South Korea Grants Approval for Online Betting in Horse Racing Revolution

The National Assembly has passed an amendment on May 25 which now allows individuals aged 21 and above to participate in online horse racing betting. To ensure responsible gambling practices, the legislation incorporates various measures such as mandatory in-person registration at a racecourse for opening an online betting account and a reduction in the number of physical wagering stations. Additional restrictions have been set in place, including capping individual race bets at 50,000 won ($38), with a maximum of five races per meet. The government is also considering implementing further limitations on overall ticket volume to maintain a balanced gambling environment. The legalisation of online betting for horse racing has been a topic of discussion in South Korea for years, but it was only after the devastating impact of the coronavirus pandemic on Korea’s horseracing sector that the government reconsidered its stance.

The Korean Racing Association (KRA) is experiencing unprecedented losses of 12.6 trillion won ($9.5 billion) due to pandemic-related disruptions. This has negatively impacted breeders, support services, employees, and tax revenue. To revive the industry, online betting is now being legalized, which will be implemented in a pilot scheme starting in the second half of 2021 and expected to be fully implemented by the latter half of 2024.

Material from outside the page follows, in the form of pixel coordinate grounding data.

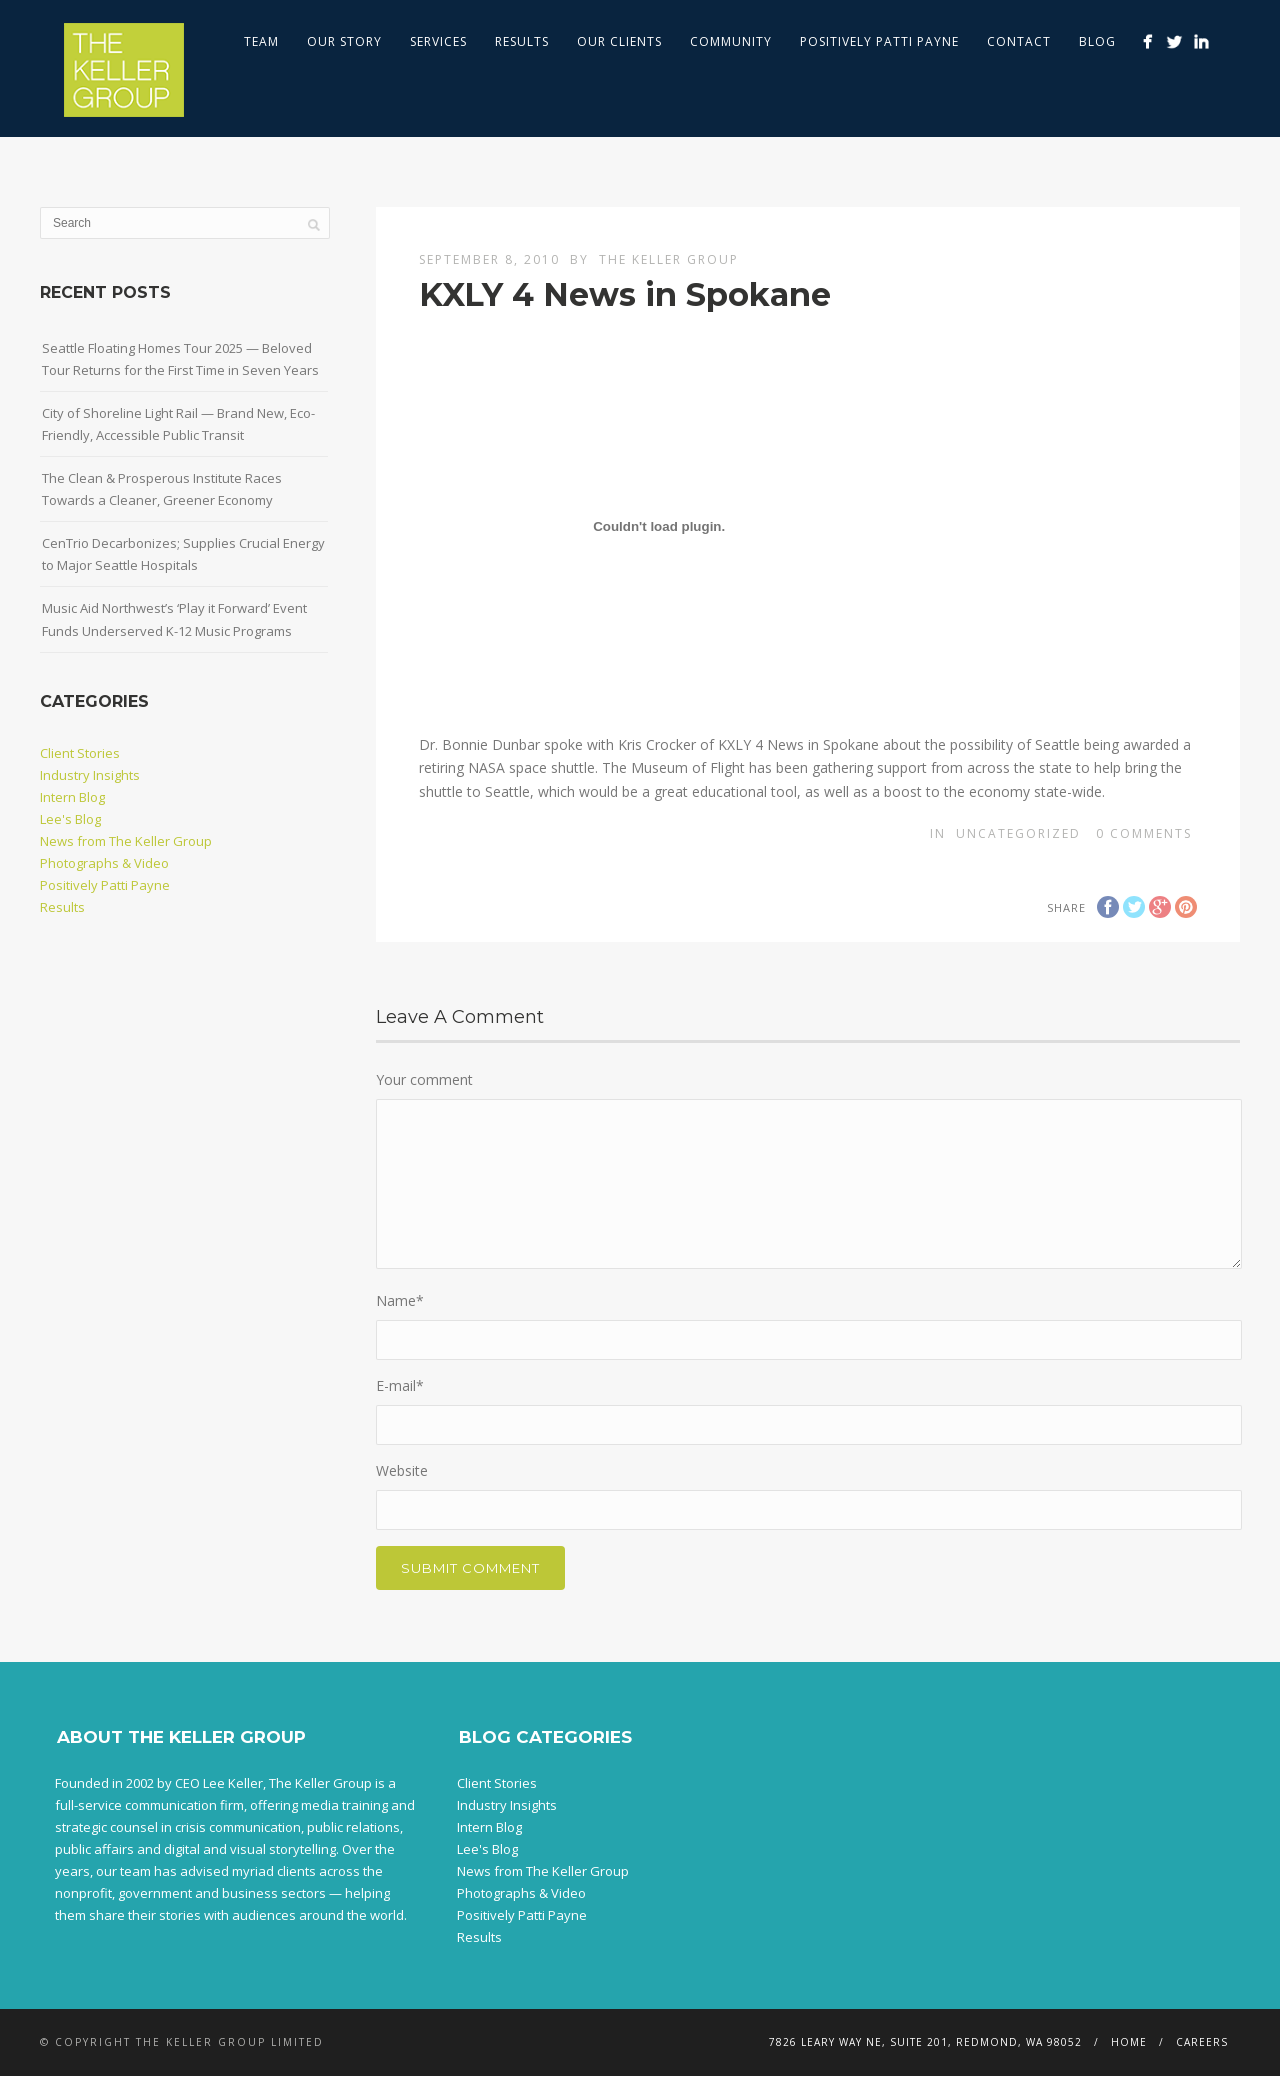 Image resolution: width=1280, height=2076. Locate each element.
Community (731, 41)
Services (438, 41)
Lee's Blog (70, 819)
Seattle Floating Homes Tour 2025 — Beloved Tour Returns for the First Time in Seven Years (180, 359)
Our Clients (619, 41)
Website (402, 1470)
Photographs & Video (104, 863)
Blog (1097, 41)
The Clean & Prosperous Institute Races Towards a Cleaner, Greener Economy (162, 489)
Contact (1019, 41)
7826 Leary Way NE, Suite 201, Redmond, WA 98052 (925, 2042)
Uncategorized (1018, 833)
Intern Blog (72, 797)
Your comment (424, 1079)
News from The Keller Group (126, 841)
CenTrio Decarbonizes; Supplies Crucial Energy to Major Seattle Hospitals (183, 554)
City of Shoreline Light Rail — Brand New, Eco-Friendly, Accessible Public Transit (178, 424)
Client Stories (80, 753)
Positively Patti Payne (879, 41)
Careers (1202, 2042)
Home (1129, 2042)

Yoon Jae-gap, a Democratic Party of Korea lawmaker who supported the bill, believes the new system will help the domestic horseracing industry and horse breeding farms recover from the effects of COVID-19. The government is committed to providing legal and institutional support to achieve this goal.

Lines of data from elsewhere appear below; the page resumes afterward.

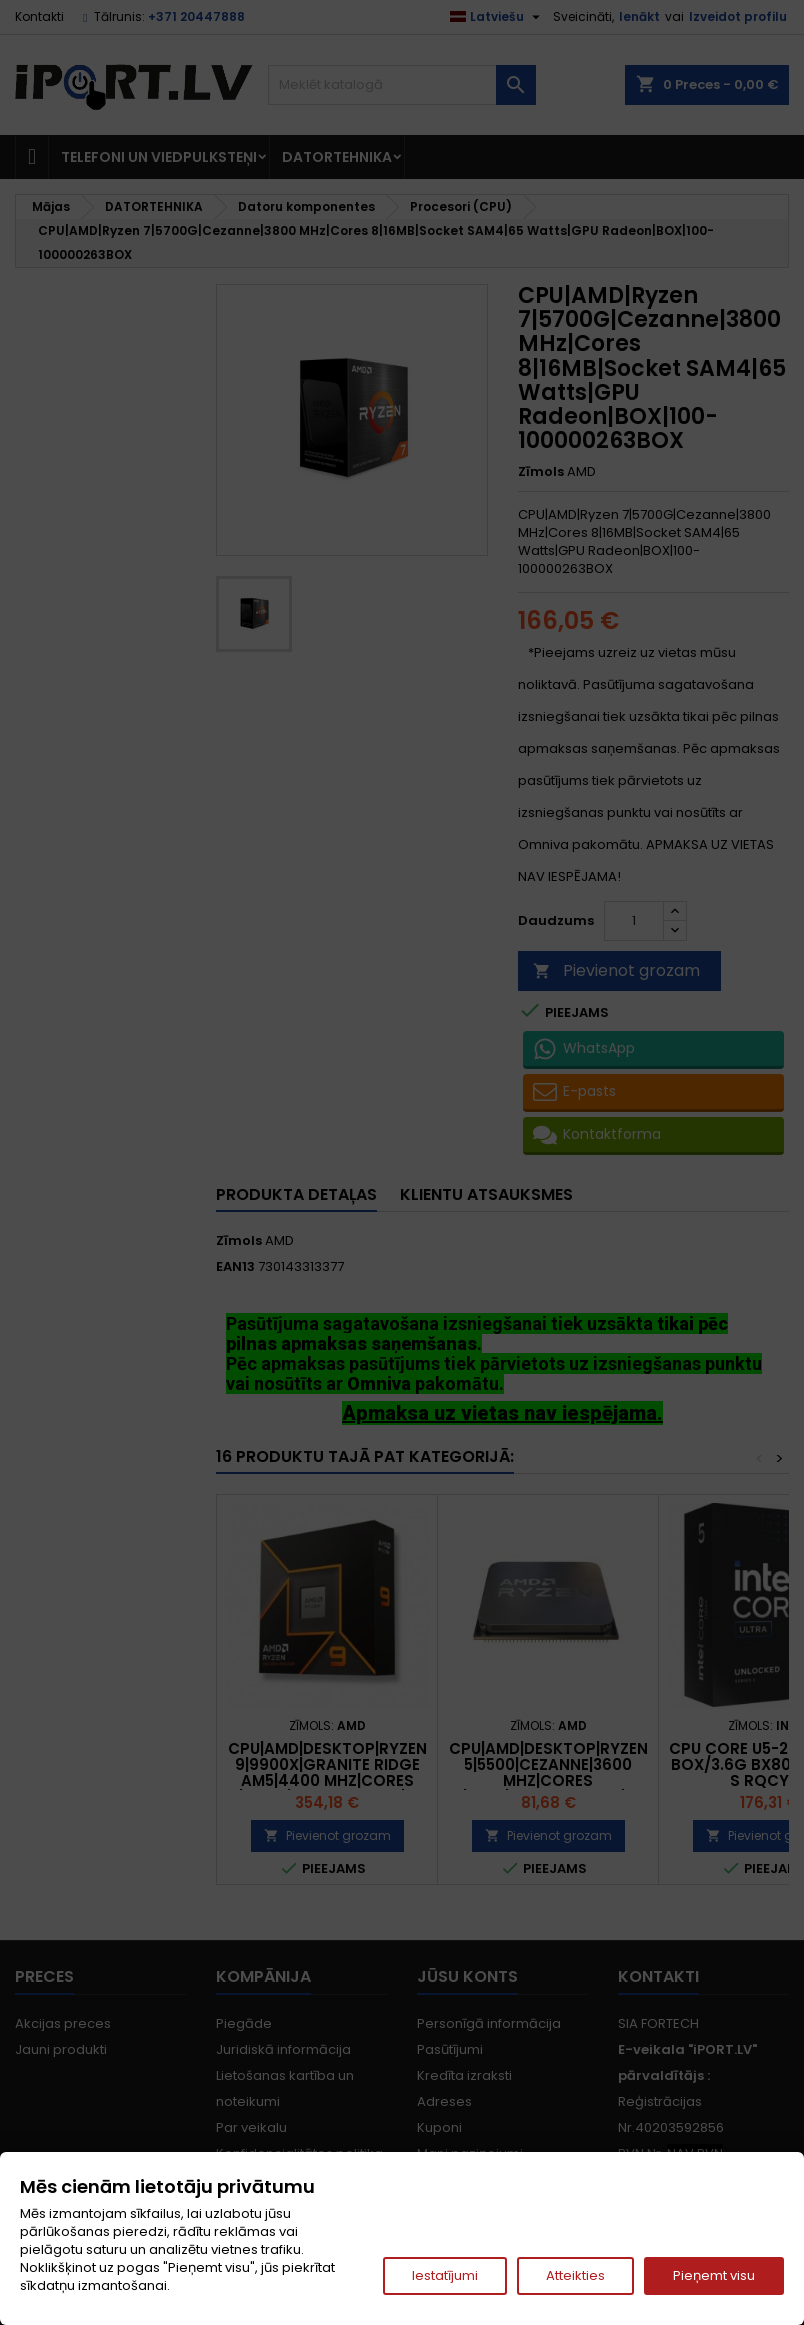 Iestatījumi (445, 2275)
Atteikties (575, 2275)
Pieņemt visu (714, 2275)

People Power Party lawmaker Chung Woon-chun expressed his satisfaction with the passage of the bill, which aims to protect horseracing and horse industry workers from disasters like COVID-19 and guarantee their rights and interests. He also highlighted the potential for industry development and its positive fiscal impact, with funds for industry development contributing to the breeding industry’s growth and stabilizing taxes like special tax for rural areas and leisure tax.

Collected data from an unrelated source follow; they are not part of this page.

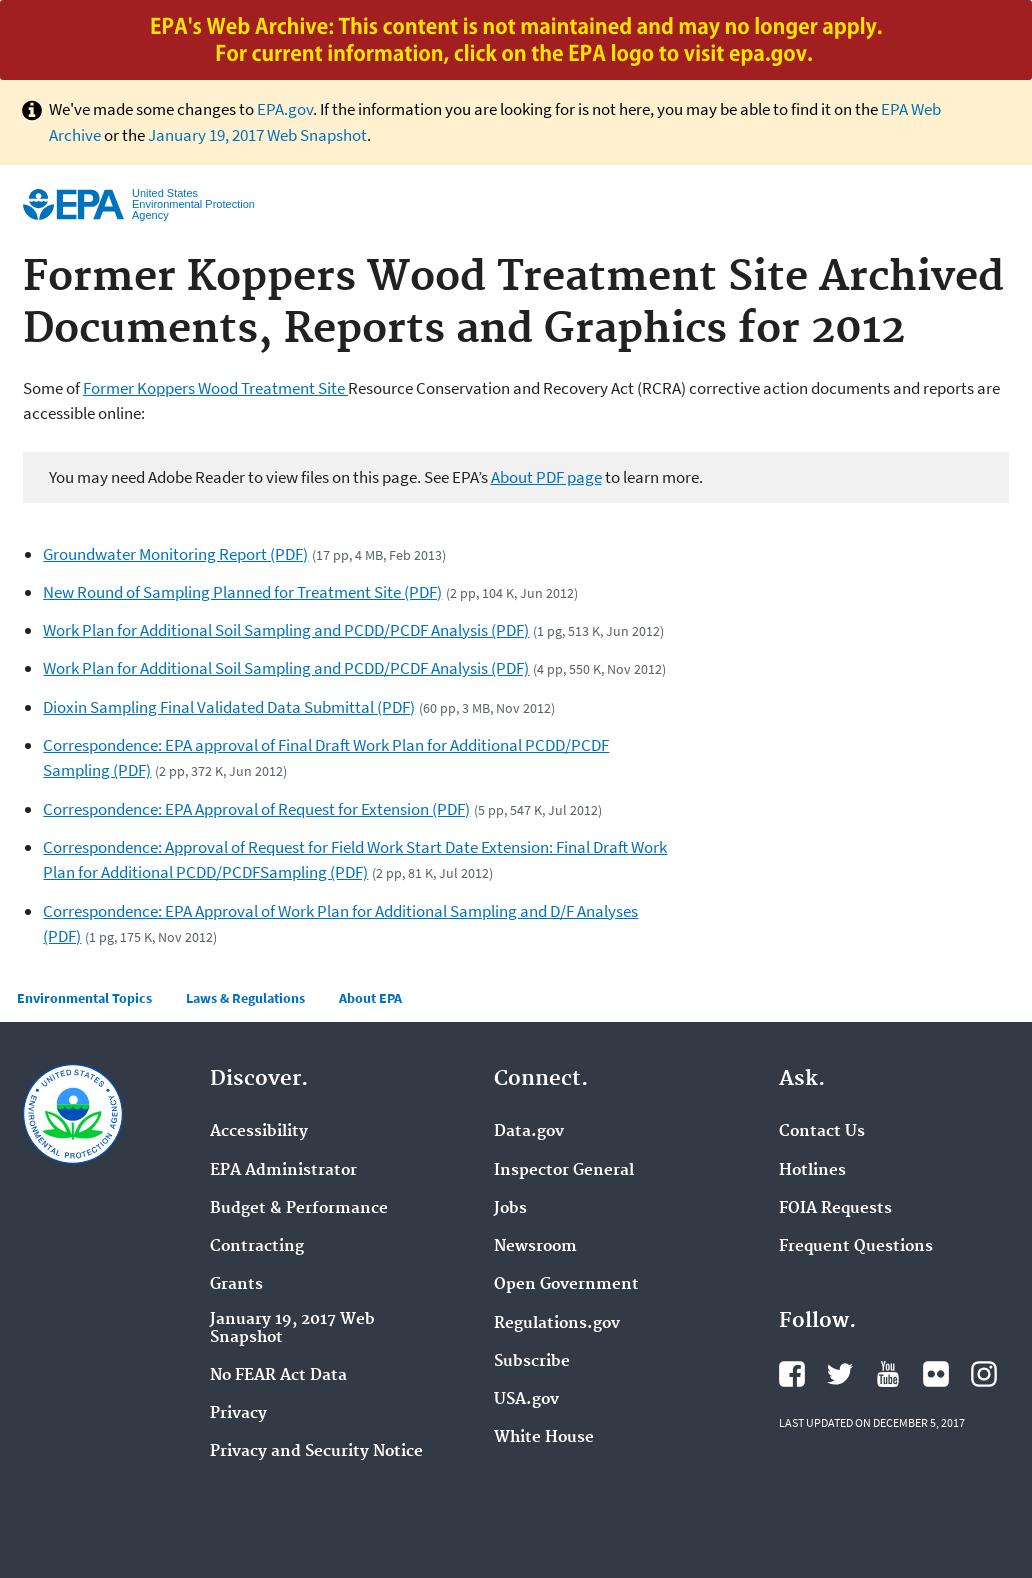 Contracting (257, 1247)
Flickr (936, 1374)
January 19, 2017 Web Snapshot (257, 135)
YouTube (888, 1374)
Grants (236, 1285)
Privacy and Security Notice (316, 1452)
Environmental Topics (84, 998)
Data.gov (529, 1132)
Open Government (566, 1285)
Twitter (840, 1374)
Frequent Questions (856, 1247)
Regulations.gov (557, 1324)
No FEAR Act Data (278, 1376)
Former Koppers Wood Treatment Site (215, 388)
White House (544, 1438)
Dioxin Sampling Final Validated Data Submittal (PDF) (229, 707)
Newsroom (535, 1247)
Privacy (238, 1414)
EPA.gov (285, 109)
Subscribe (532, 1362)
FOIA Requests (835, 1209)
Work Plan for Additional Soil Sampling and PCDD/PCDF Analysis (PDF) (286, 630)
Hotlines (812, 1171)
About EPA (370, 998)
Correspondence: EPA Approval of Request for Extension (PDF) (256, 809)
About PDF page (546, 477)
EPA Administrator (283, 1171)
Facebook (792, 1374)
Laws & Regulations (245, 998)
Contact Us (822, 1132)
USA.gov (526, 1400)
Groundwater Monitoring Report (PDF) (175, 554)
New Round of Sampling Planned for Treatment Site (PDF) (242, 592)
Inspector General (564, 1171)
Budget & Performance (299, 1209)
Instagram (984, 1374)
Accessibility (259, 1132)
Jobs (510, 1209)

The amendments to the law had received approval from a legislative review subcommittee in February, making last week’s passage almost certain. This legislative progress signifies a significant step forward in the implementation of the new system, bringing much-needed support and hope to the struggling horseracing industry in South Korea.

Democratic Party of Korea lawmaker Yoon Jae-gap, a proponent of the bill, emphasized that the new system will provide an opportunity for horse breeding farms and the domestic horseracing industry to normalize and grow after being severely damaged by COVID-19. He also declared a commitment to provide legal and institutional support to the industry.